We make and enjoy breakfast.  I hand him my phone as it turns back on and ask him if there was anything not hideous or hateful said as it rings 8 or 9 times, indicating all the texts to wade through.  Travis checks the phone.

“No.” He says decidedly.  So I don’t read them.

About an hour later, another one comes through.

“Everything after last night just left me more confused that ever…”

And confused myself, I read every last hateful word from the night before until I am unshakeable.  And all I do is copy, word for word, the final text I sent before I turned off the phone.
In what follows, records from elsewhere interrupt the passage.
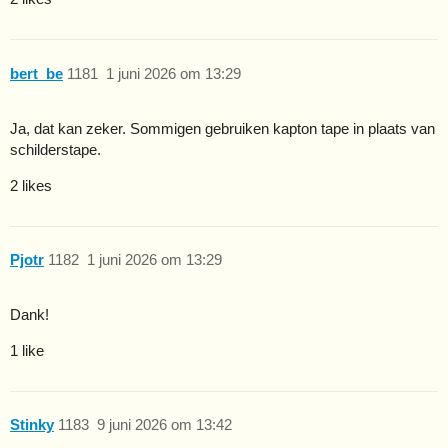
bert_be
1181
1 juni 2026 om 13:29
Ja, dat kan zeker. Sommigen gebruiken kapton tape in plaats van
schilderstape.
2 likes
Pjotr
1182
1 juni 2026 om 13:29
Dank!
1 like
Stinky
1183
9 juni 2026 om 13:42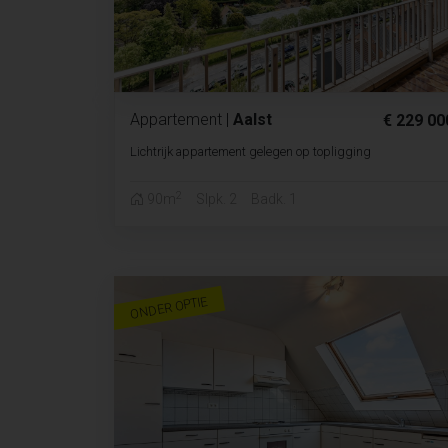
Appartement
|
Aalst
€ 229 00
Lichtrijk appartement gelegen op topligging
2
90m
Slpk. 2
Badk. 1
ONDER OPTIE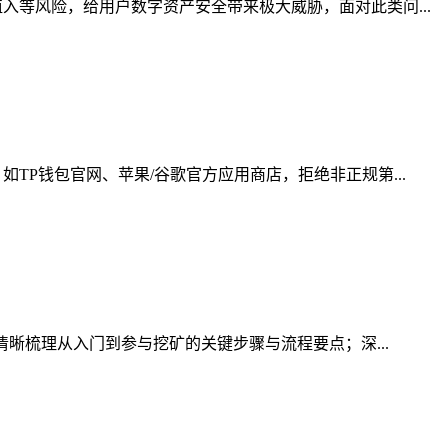
等风险，给用户数字资产安全带来极大威胁，面对此类问...
P钱包官网、苹果/谷歌官方应用商店，拒绝非正规第...
清晰梳理从入门到参与挖矿的关键步骤与流程要点；深...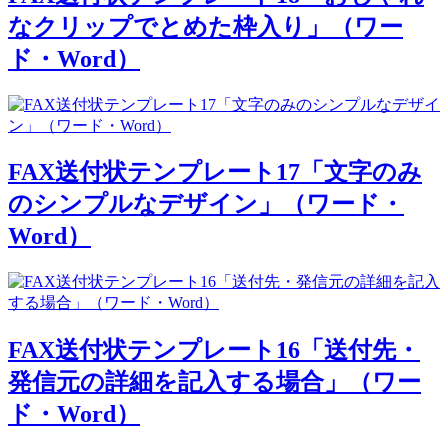
なクリップでとめた枠入り」（ワー
ド・Word）
FAX送付状テンプレート17「文字のみ
のシンプルなデザイン」（ワード・
Word）
FAX送付状テンプレート16「送付先・
発信元の詳細を記入する場合」（ワー
ド・Word）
“If you are confused, allow me to clarify.  By the time I come home, I want all of your things out of my house.  I want you to put your keys on the table by the door, and I want you to leave, and never, ever come back.”

He tells me he can’t get there.  He tells me this, he tells me that.  He gives a thousand reasons and excuses but he has a functioning car and his crap in my home so he’d better remove it.  I ignore him.  Travis illegally downloads Catching Fire so I can watch it since my bent up body doesn’t allow me to sit in theater chairs, and surprisingly it turns out that movies where lots of people die can be hard to watch after you’ve just suffered a major loss.  I cry, then say it’s a great movie, then cry, then say I love Lenny Kravitz, then cry some more.
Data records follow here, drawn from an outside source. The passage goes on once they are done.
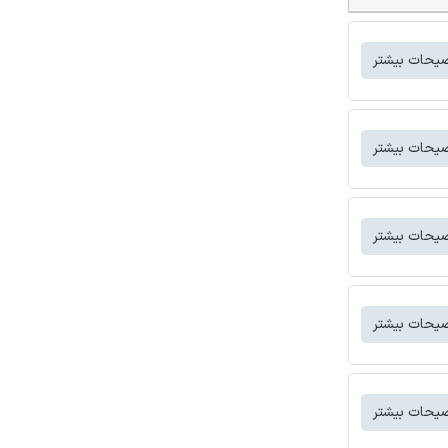
یحات بیشتر
یحات بیشتر
یحات بیشتر
یحات بیشتر
یحات بیشتر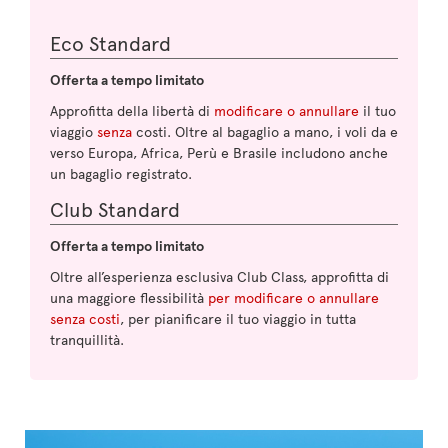
Eco Standard
Offerta a tempo limitato
Approfitta della libertà di
modificare o annullare
il tuo
viaggio
senza
costi. Oltre al bagaglio a mano, i voli da e
verso Europa, Africa, Perù e Brasile includono anche
un bagaglio registrato.
Club Standard
Offerta a tempo limitato
Oltre all’esperienza esclusiva Club Class, approfitta di
una maggiore flessibilità
per modificare o annullare
senza costi
, per pianificare il tuo viaggio in tutta
tranquillità.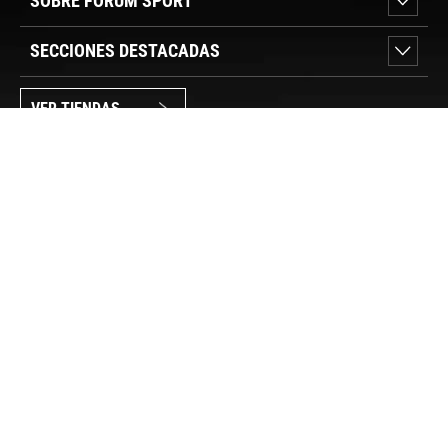
SOBRE FORUM SPORT
SECCIONES DESTACADAS
VER TIENDAS
SÍGUENOS
PAGO SEGURO
© FORUM SPORT 2025
Privacidad de datos
Aviso legal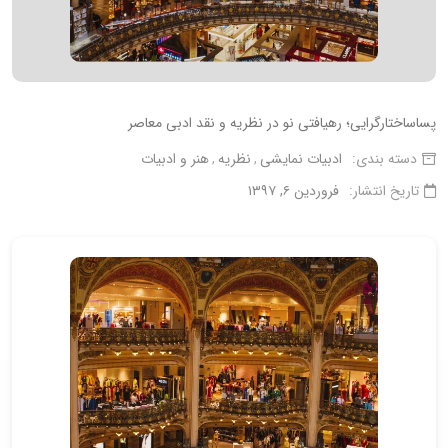
پساساختارگرایی؛ رهیافتی نو در نظریه و نقد ادبی معاصر
دسته بندی:
ادبیات نمایشی
نظریه
هنر و ادبیات
تاریخ انتشار:
فروردین ۶, ۱۳۹۷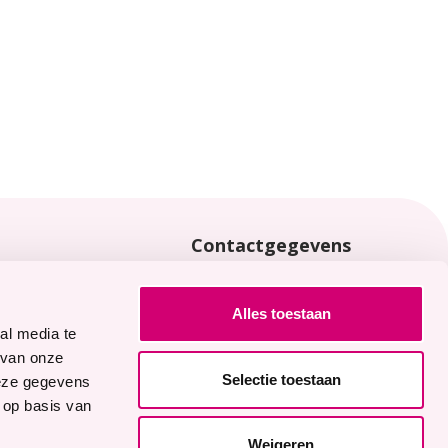
Contactgegevens
locaties
0113 - 65 40 00
Joannaplantsoen 1
Alles toestaan
4462 AV Goes
al media te
 van onze
Selectie toestaan
deze gegevens
Logo
Logo
Logo
Logo
ze vacatures
 op basis van
Facebook
LinkedIn
YouTube
Instagram
Weigeren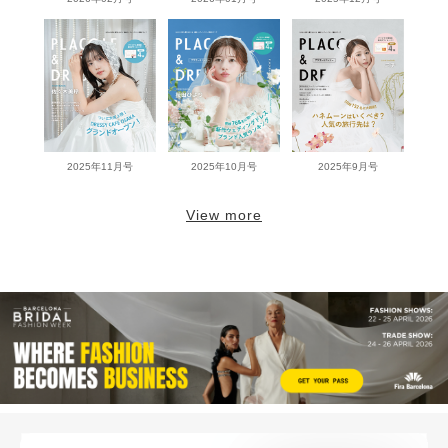
2025年11月号
2025年10月号
2025年9月号
View more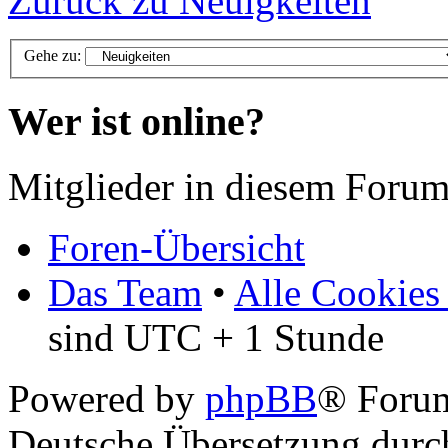
Zurück zu Neuigkeiten
Gehe zu:
Wer ist online?
Mitglieder in diesem Forum
Foren-Übersicht
Das Team
•
Alle Cookies
sind UTC + 1 Stunde
Powered by
phpBB
® Foru
Deutsche Übersetzung dur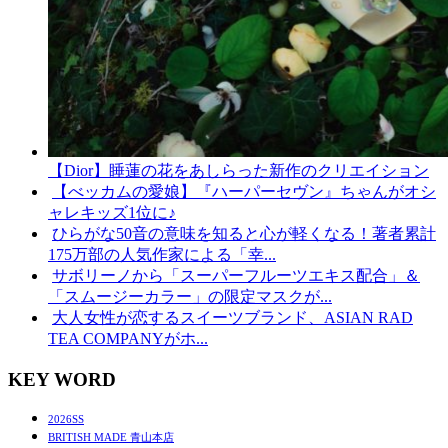
【Dior】睡蓮の花をあしらった新作のクリエイション
【べッカムの愛娘】『ハーパーセヴン』ちゃんがオシ
ャレキッズ1位に♪
ひらがな50音の意味を知ると心が軽くなる！著者累計
175万部の人気作家による「幸...
サボリーノから「スーパーフルーツエキス配合」＆
「スムージーカラー」の限定マスクが...
大人女性が恋するスイーツブランド、ASIAN RAD
TEA COMPANYがホ...
KEY WORD
2026SS
BRITISH MADE 青山本店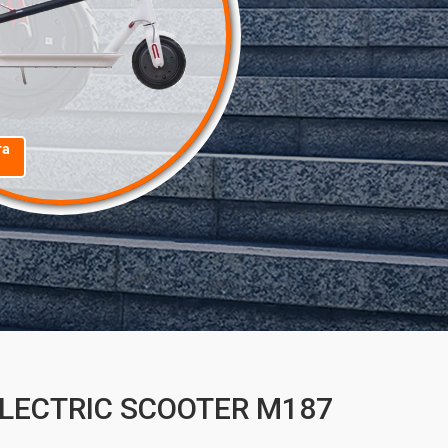
та
 ELECTRIC SCOOTER M187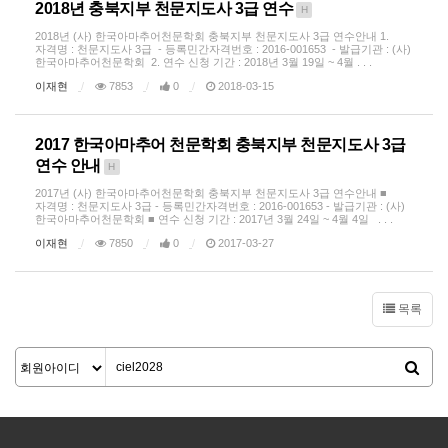
2018년 충북지부 천문지도사 3급 연수
H
2018년 (사) 한국아마추어천문학회 충북지부 천문지도사 3급 연수안내 1.
자격명 : 천문지도사 3급 - 등록민간자격번호 : 2016-001653 - 발급기관 : (사)
한국아마추어천문학회 2. 연수 신청 기간 : 2018년 3월 19일 ~ 4월 . . .
이재현
7853
0
2018-03-15
2017 한국아마추어 천문학회 충북지부 천문지도사 3급
연수 안내
H
2017년 (사) 한국아마추어천문학회 충북지부 천문지도사 3급 연수안내 ■
자격명 : 천문지도사 3급 - 등록민간자격번호 : 2016-001653 - 발급기관 : (사)
한국아마추어천문학회 ■ 연수 신청 기간 : 2017년 3월 24일 ~ 4월 4일 . . .
이재현
7850
0
2017-03-27
목록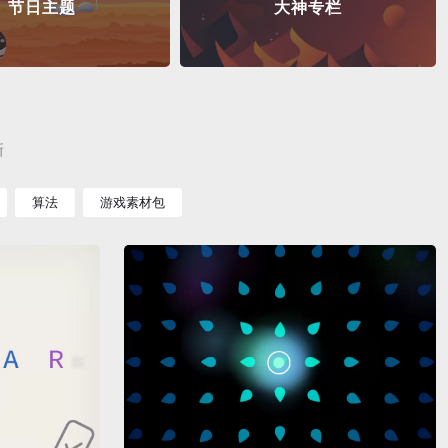
节日主题
大神专栏
新
算法
游戏素材包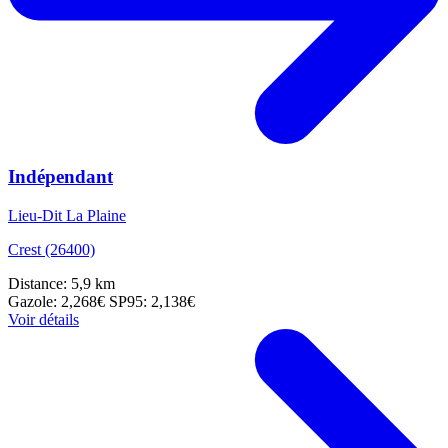
Indépendant
Lieu-Dit La Plaine
Crest (26400)
Distance: 5,9 km
Gazole: 2,268€
SP95: 2,138€
Voir détails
Enough people have died in the film at this point that I’m starting to lose it.  I ask Travis to pause the movie and he does.  He has me covered in blankets with a heater straight on me, but I’m still shivering.  He comes over to pat my back as I cover my face with my hands and start to sob.  The hateful words said to me.  The loss of love I thought would last.  The disintegration of everything I planned around me all over again.  And it’s only because I’m so broke and vulnerable, only because I’ve been ripped up one side and down the other, only because my nerves are raw and my heart is bleeding and my dreams are crushed, do I suddenly whisper in his hear what I’ve been stuffing into corners, hiding under cheerfulness and positive platitudes, afraid to say out loud to anyone for the last nine months.

“Jon died.  Jon died.  I could die too.”

“I’m scared.”

And he holds me.  He holds me like a good friend would.